● **TASK INPUTS**
___

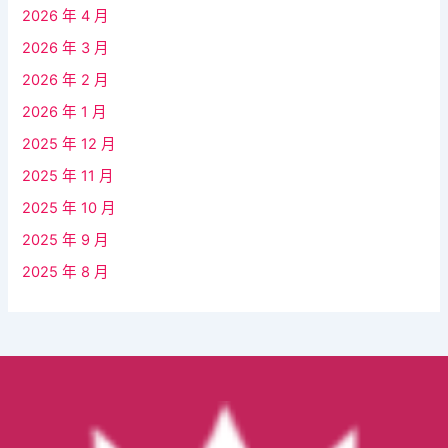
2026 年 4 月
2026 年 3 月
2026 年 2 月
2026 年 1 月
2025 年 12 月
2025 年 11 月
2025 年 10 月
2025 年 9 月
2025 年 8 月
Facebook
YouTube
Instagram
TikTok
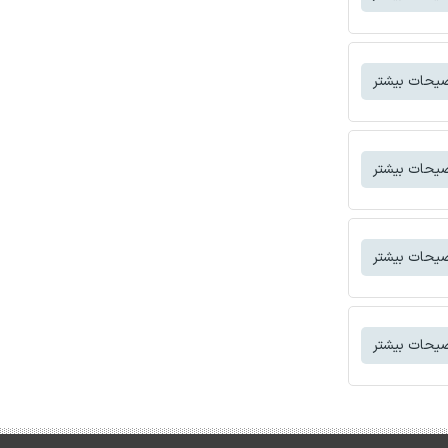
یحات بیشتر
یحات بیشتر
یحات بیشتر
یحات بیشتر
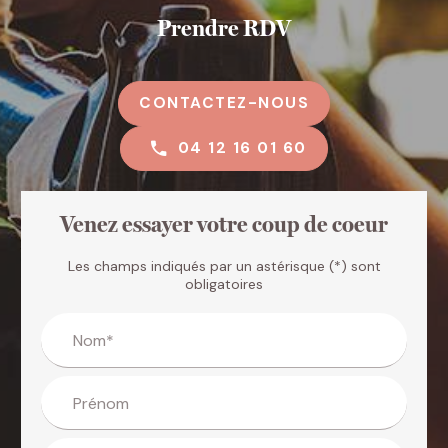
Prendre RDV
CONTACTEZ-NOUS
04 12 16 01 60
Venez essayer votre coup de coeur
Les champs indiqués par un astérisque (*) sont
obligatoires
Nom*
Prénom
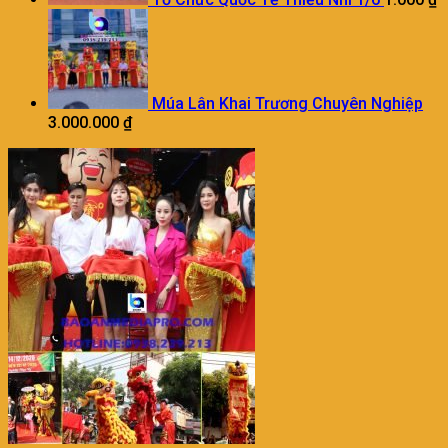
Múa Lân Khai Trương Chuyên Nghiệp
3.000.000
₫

___

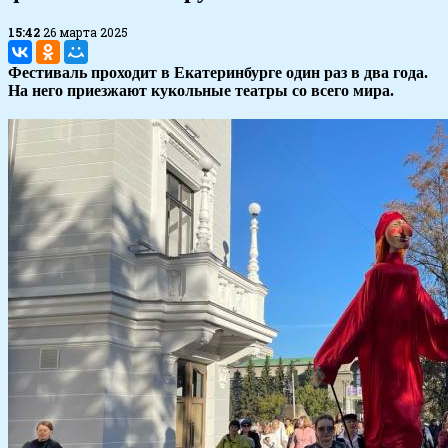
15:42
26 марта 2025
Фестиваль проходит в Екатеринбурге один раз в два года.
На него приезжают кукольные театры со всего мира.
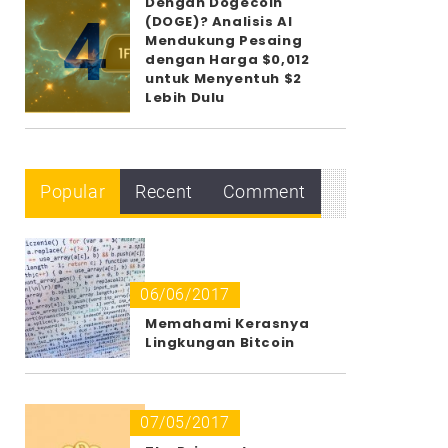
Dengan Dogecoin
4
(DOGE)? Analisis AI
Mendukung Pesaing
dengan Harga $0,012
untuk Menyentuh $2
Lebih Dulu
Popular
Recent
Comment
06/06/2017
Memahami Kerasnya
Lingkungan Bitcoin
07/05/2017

___

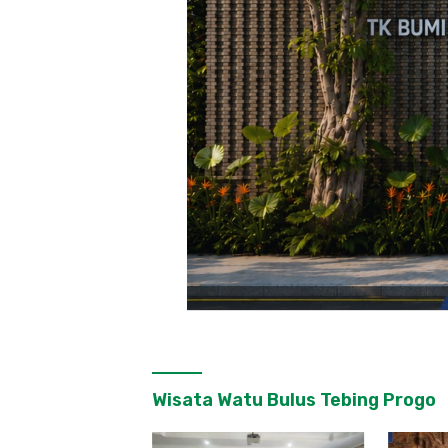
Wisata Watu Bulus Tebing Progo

___

● **WHAT THE EXERCISE ASKS**
Only the lines above starting with the line with "2025 年 12 月" and going on through the line with "Múa Lân Khai Trương Chuyên Nghiệp" belong in the answer; repeat them exactly, minus any picture.

● **FINISHED TASK**
2025 年 12 月
2025 年 11 月
2025 年 10 月
2025 年 9 月
2025 年 8 月
Facebook
YouTube
Instagram
TikTok
یحات بیشتر
یحات بیشتر
یحات بیشتر
یحات بیشتر
Prendre RDV
CONTACTEZ-NOUS
04 12 16 01 60
Venez essayer votre coup de coeur
Les champs indiqués par un astérisque (*) sont
obligatoires
Nom*
Prénom
Múa Lân Khai Trương Chuyên Nghiệp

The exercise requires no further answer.